El ex-secretario de la Dirección General de Enseñanza Agrícola de la Nación, Sr. Allem informa que esta Estación Enológica funcionó bajo dicha denominación hasta 1917 y a partir de 1918 pasó a llamarse Estación Agronómica.
Dice Allem en un informe: "Por gestiones empeñosas del Ministerio de Guerra que vencieron la resistencia de la Dirección General de Enseñanza Agrícola por desprenderse de parte de la propiedad, se obtuvo la Ley Provincial Nº 2303 del 27 de setiembre de 1923, por la que se autorizaba la cesión de cinco manzanas para construir un cuartel de caballería".
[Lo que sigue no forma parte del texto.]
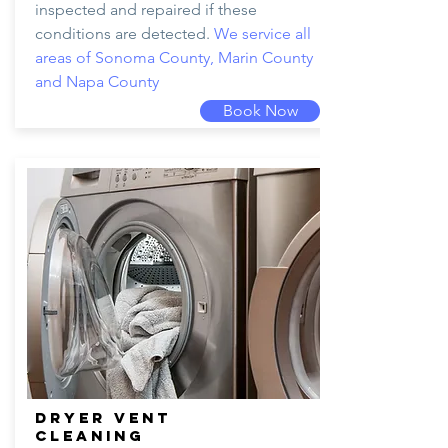
inspected and repaired if these
conditions are detected.
We service all
areas of Sonoma County, Marin County
and Napa County
Book Now
DRYER VENT
CLEANING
En otro informe, esta vez preparado por el Ing. Banfi en 1950, se da cuenta que en 1928 la citada unidad comenzó a tener una definida orientación citrícola por lo que pasó a llamarse Estación Citrícola de Concordia y en 1948 incorporó a su jurisdicción, una dependencia de Colonia Yeruá, en la cual se cumplían tareas afines y que pasó a denominarse Sub-Estación Experimental.
Creado el INTA el 4 de diciembre de 1956, se incorporó a su estructura esta Unidad con la denominación de Estación Experimental Agropecuaria Concordia. En 1962 fue adquirido un campo de 200 has a la Sociedad Rural de Concordia, en Estación Yuquerí, comenzándose inmediatamente con la implantación de cítricos. Ya en 1964 se adquiere a la misma vendedora el resto de lo que es hoy la EEA, dándose inicio a la construcción de modernas instalaciones y en 1966 se procede a la transferencia de todos los servicios, para dejar de ser conocido como Campo “El Cerrito” y transformarse, con el devenir del tiempo, en la EEA Concordia.
Algunos logros
En el Área Frutales:
- Elaboración del Protocolo de Producción Integrada de Cítricos.
- Colección del Banco de Germoplasma de Cítricos con 982 accesos.
- Laboratorio de Protección Vegetal y Biotecnología habilitado como el 1er laboratorio oficial de certificación por el INASE y el SENASA para el diagnóstico de enfermedades para plantas cítricas de vivero y/o sus partes.
- 160 variedades comerciales de copa y portainjerto con identidad genética y sanidad controlada.
- 40 variedades integran el Programa Nacional de Certificación de Material de Propagación de la SAGPyA.
- Distribución de material multiplicado en el CIR 1.200.000 de yemas desde su inicio. En 2005: 260.000 yemas. Se estima que el 70% del material multiplicado en los viveros inscriptos en el NEA es de origen INTA.
- Semillas de portainjertos certificada, producida y comercializada en 2005: 490 kg., (65% de trifolio). Equivale a 1.200.000 plantines (3.000 ha anuales de plantación).
- Provisión de material in vitro de arándano, zarzamora y frambuesa a laboratorios de cultivo nacionales y del Uruguay y viveros durante los años 2005 y 2006.
En el Área Forestales:
- 700 kg de semillas de Eucalyptus grandis comercializadas durante el período 1997-2005.
- Promedio anual comercializado: 80 kg., suficiente para implantar unas 15.000 ha, que es la superficie anual de plantación con eucaliptos actualmente estimada para la Región Mesopotámica.
- Producción clonal de Eucaliptos: se han generado más de 200 clones de E. grandis, incluyendo híbridos interespecíficos.
- Inscripción ante el Registro Nacional de Cultivares y el Registro Nacional de la Propiedad de Cultivares del INASE de los primeros 10 clones de E. grandis en el país.
En el Área Extensión:
- Sede de Jornadas tradicionales (Citrícola y Forestal).
- 4 Boletines Electrónicos con 4.500 suscriptores.
- Trabajo con 300 PyMES a través de CR - GISER.
- Trabajo con 120 familias dentro del PROFAM.